Task item: Copy all lines of the listing that include the string "Policy".

Records for this exercise:
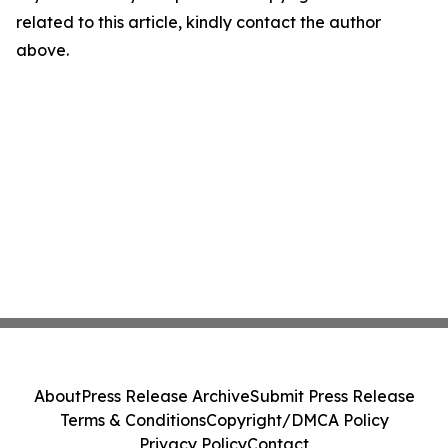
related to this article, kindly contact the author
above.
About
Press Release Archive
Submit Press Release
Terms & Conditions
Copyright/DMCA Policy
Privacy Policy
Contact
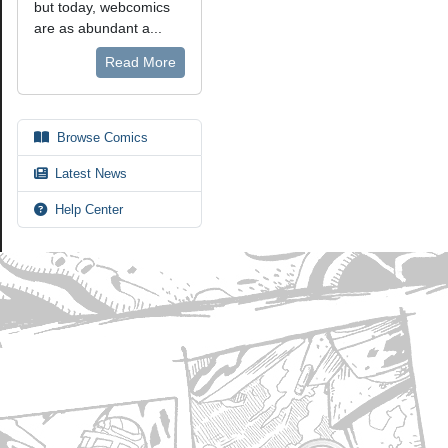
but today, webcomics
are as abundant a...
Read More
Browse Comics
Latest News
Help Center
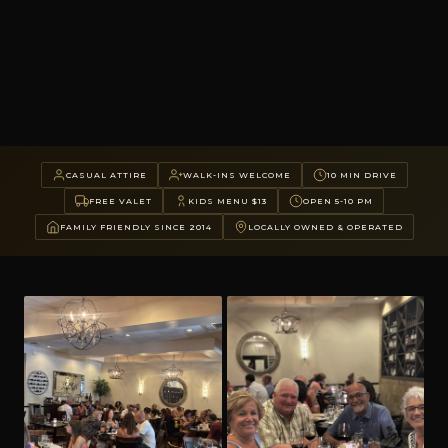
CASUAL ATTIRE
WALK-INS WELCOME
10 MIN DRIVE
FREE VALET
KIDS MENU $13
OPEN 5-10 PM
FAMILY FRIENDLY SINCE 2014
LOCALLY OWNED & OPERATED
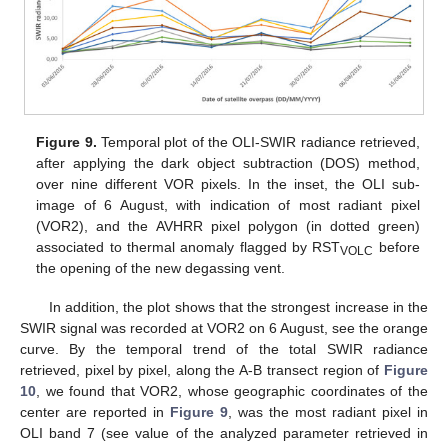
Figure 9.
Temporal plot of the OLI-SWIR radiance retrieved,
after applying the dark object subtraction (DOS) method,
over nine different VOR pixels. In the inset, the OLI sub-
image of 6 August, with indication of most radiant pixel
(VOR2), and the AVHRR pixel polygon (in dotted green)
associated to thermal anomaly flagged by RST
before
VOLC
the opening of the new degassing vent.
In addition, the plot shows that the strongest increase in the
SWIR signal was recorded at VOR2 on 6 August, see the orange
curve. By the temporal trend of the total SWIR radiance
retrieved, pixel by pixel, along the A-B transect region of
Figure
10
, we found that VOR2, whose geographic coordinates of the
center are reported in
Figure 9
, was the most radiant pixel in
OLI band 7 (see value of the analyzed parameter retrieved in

...

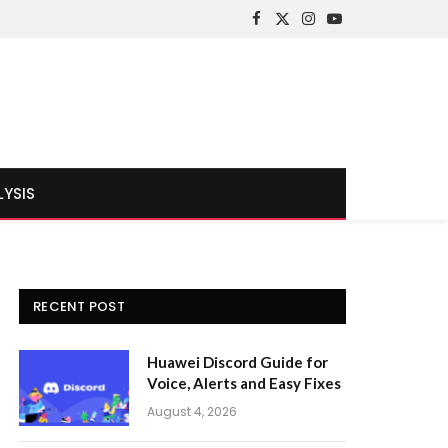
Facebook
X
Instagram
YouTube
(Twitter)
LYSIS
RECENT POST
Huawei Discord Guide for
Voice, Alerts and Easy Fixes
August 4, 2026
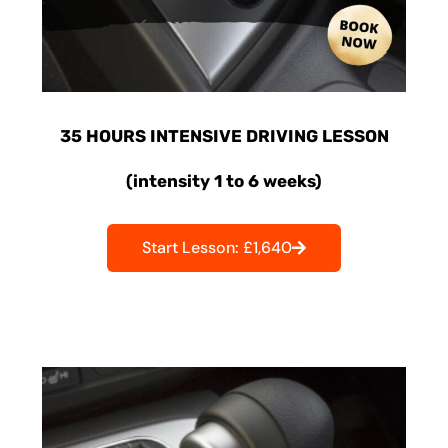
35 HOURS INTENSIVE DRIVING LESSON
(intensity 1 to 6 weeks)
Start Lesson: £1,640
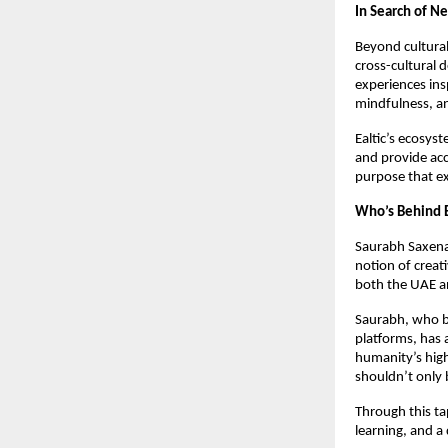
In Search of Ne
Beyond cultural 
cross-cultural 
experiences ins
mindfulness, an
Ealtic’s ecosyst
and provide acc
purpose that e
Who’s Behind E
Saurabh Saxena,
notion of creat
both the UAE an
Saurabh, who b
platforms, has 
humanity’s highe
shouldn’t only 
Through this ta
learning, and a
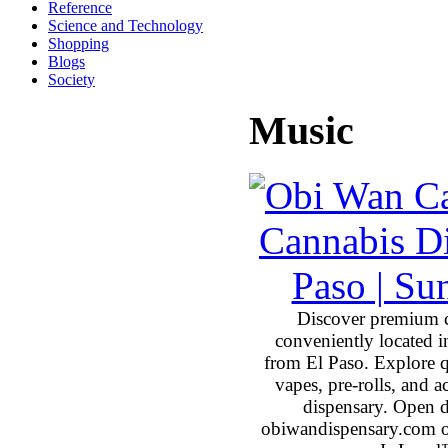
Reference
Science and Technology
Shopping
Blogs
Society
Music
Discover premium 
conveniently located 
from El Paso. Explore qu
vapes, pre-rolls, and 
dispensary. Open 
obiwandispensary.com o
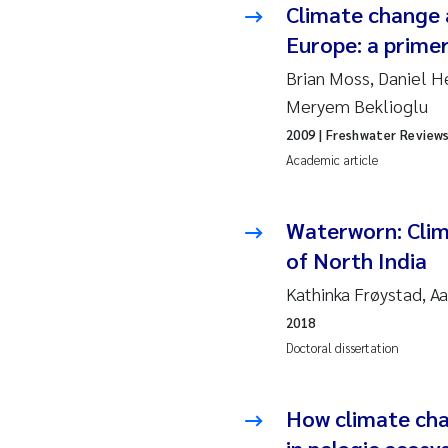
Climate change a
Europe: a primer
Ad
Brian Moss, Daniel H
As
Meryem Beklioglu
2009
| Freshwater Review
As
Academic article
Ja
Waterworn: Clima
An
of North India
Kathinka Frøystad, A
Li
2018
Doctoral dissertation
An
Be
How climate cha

Response for this exercise:
Copyright/DMCA Policy
Privacy Policy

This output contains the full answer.